April 19, 2007

Sheer lunacy...

Hugh Hewitt, on NBC's decision to publish the pictures and video sent to them by the Virginia Tech killer...

....I would have published --instantly-- the text of the killer's statement's for the public to read, but I would have denied the killer the instant video glorification he so obviously desired, an immortalization which other deranged killers of the future will almost certainly seek to emulate. NBC decided differently...

...Two days ago I shared a stage with NBC News president Steve Capus. Earlier today I commented on what I considered to be his cluelessness about the contempt in which MSM is held as well as my amazement at Capus' pride in MSM's Katrina coverage. Tonight I am dumbfounded by his --and his colleagues'-- decision-making in this matter. Instantly their decision to air the video and publish the pictures revolted vast numbers of ordinary Americans of all political opinions. (My sister-in-law, a very, very liberal individual, just said to me that "I don't recall ever hearing of anything so irresponsible.") I heard an outraged clinical psychiatrist from NYU University denouncing the decision in the harshest terms on Los Angeles radio station KNX.

The airing of the pictures and video is obviously a hurtful and destructive act, one that will prime many killing pumps in the years ahead, and one obviously made on the fly by individuals of almost no experience with or curiosity about the deranged mind. Would it have killed Capus et al to ask around a bit about what to do? Of course not, but their decision could indeed kill others down the road. They acted as their own guides, because that is the way the business works. In their very, very closed world, it made sense. To the vast majority of Americans it was an appalling, horrific decision, far worse than what Don Imus had to say last week...

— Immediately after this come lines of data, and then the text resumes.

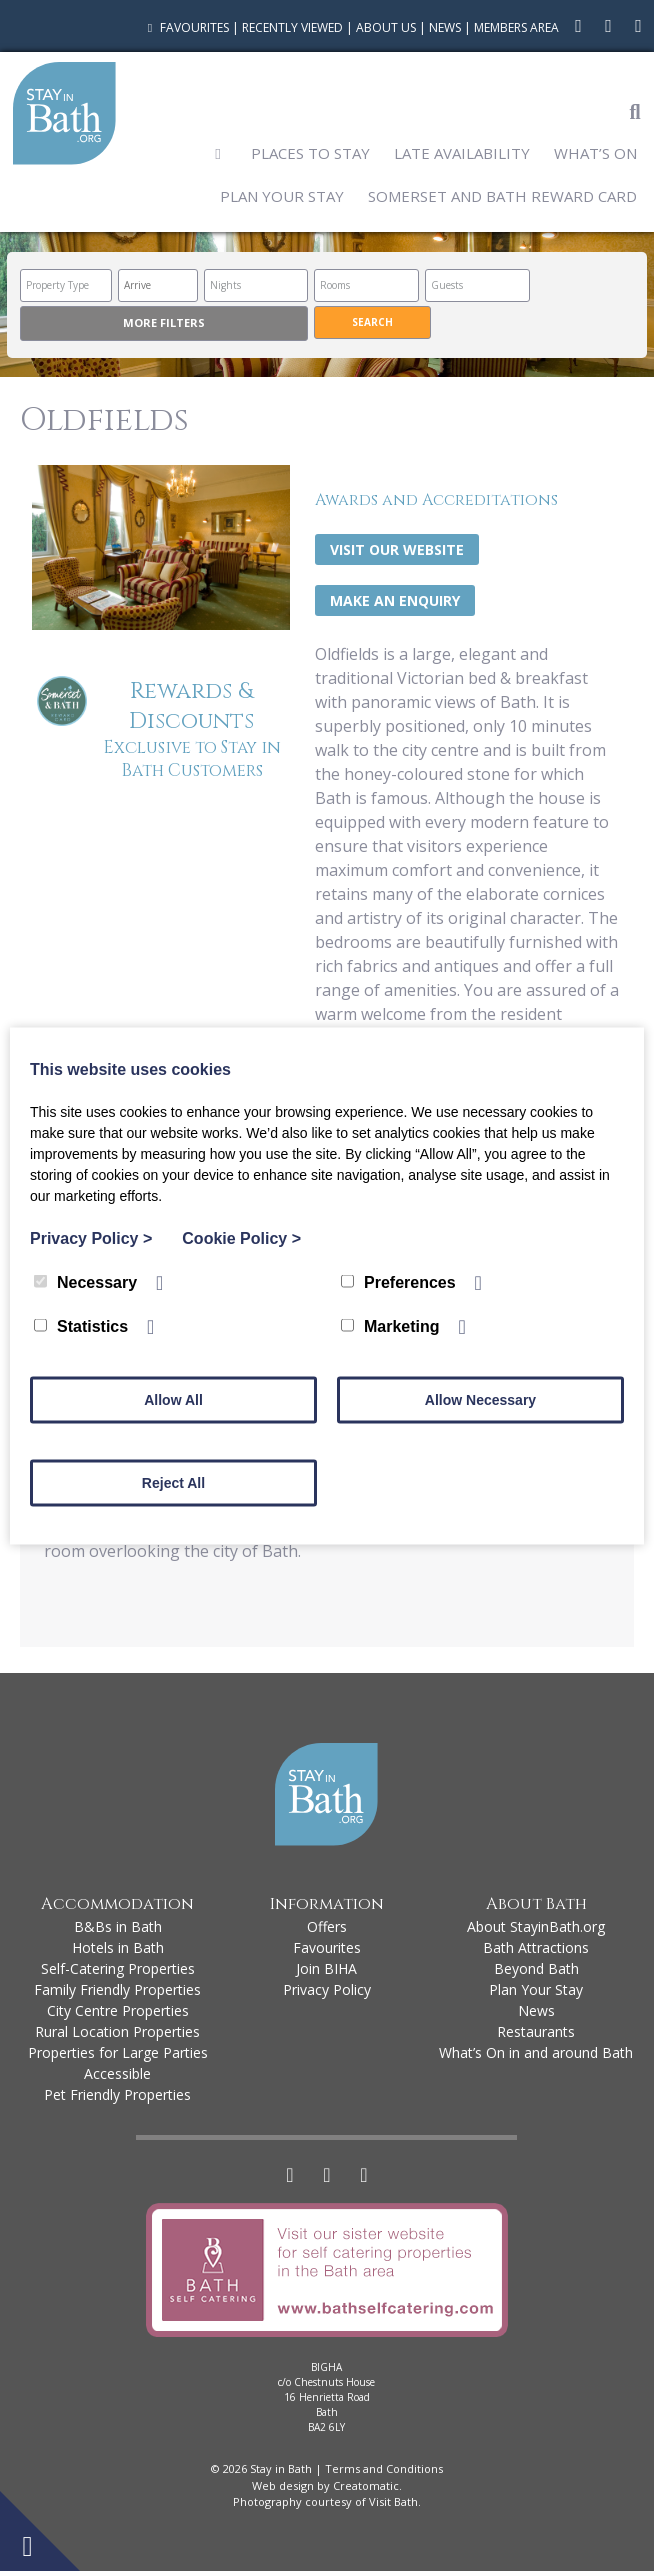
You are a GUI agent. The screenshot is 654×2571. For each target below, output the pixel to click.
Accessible (117, 2073)
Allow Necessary (480, 1399)
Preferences (398, 1281)
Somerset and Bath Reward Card (502, 196)
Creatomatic (366, 2485)
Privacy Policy (327, 1989)
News (445, 27)
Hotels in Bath (118, 1947)
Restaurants (536, 2031)
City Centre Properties (118, 2010)
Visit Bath (393, 2501)
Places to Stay (310, 153)
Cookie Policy (241, 1237)
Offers (327, 1926)
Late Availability (462, 153)
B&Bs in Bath (118, 1926)
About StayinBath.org (536, 1926)
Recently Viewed (292, 27)
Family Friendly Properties (117, 1989)
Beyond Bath (536, 1968)
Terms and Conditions (384, 2468)
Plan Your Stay (282, 196)
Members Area (516, 27)
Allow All (173, 1399)
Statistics (81, 1325)
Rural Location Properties (117, 2031)
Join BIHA (326, 1968)
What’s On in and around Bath (536, 2052)
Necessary (85, 1281)
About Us (386, 27)
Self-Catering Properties (118, 1968)
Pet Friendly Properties (117, 2094)
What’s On (595, 153)
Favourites (185, 27)
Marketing (390, 1325)
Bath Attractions (536, 1947)
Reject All (173, 1482)
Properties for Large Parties (118, 2052)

It's pretty obvious that how people "act out" insanity is partly learned behavior. An Indonesian will likely go "Mataglap" and suddenly run down the street slashing people with a Kris. In other places such a thing never happens. He's learned that from his culture.

Our news media are teaching people that the way to go crazy is to get a gun and shoot a lot of people. (And to send a video to NBC, to give you a moment of crazy glory!!)

I remember when the news of Columbine broke, and I was unfortunately stuck in a place where I had to listen to the radio. And so I spent a couple of miserable hours while news idiots talked to each other, saying over and over and over, "We don't know what happened, but apparently there's been a shooting." It was like some crazy experiment in hypnotic conditioning. If I ever go nuts it is more likely, because of that, that I might shoot something up. (You Lefties can relax, I never watch television, so I'm probably the least likely to ever do such a thing. If I go mad there will barrages of blog-posts.)

Actually, there should by law be a news blackout on coverage of these things. that's so obvious it will never happen..

Posted by John Weidner at April 19, 2007 07:20 AM
Comments

In the wake of the Virginia Tech shootings by a South Korean immigrant, the South Korean immigrant community held a church service to pray there wouldn't be a racial backlash against all South Koreans in the United States.

New Christianity holds on to pride.

Posted by: Bisaal at April 19, 2007 10:17 PM

Why on earth would there be a backlash against Koreans? His ethnic background had nothing to do with it, and I don't know of anyone who has said it did. There was a moment there when the news media was referring to an "Asian" that some people wondered if this meant the killer was a jihadi from some place like Pakistan, but the American news media would never call someone from that part of the world "Asian" -- it's a Britishism to call everyone from east of the Bosporus "Asian." (They would call Cho "East Asian.") Then they thought he was Chinese.

But as for "backlash" -- that's ridiculous. By all accounts Cho was as American as apple pie. And his taste for violent Korean movies is shared by many non-Asians. But I guess the pull to jump on the great "white Americans are racists one sound byte away from forming torch-bearing mobs" bandwagon is irresistable.

Posted by: Andrea Harris at April 20, 2007 03:17 AM

I suspect this is a case of projection..."how would we react? Why, in a violent fit of xenophobic rage, of course...please, America, don't act like every other non-Anglosphere culture on the planet would..." Because it wasn't even the briefest flit of a thought over here, from anything I've seen...

And NBC? I'm so disgusted it's past words. There is no reason the package shouldn't be turned over to police, and made available to researchers in a few years. But there is not a single body even in the ground yet.

I was disgusted with the coverage already, but this is so amazing, I just can't believe it.

Posted by: Ethan Hahn at April 20, 2007 04:45 AM

Do you have a link Bisaal? There has to be more to this story than meets the eye - it's that stupid.

Posted by: Mike Plaiss at April 20, 2007 06:30 AM

Ms. Harris;

Mr. Hahn has it almost right, except that it's not speculation. When there was a traffic accident in which some Marines ran over two Korean girls just a few years ago, there was a massive anti-American reaction in South Korea. Not anti-Marine, not anti-military, but anti-American.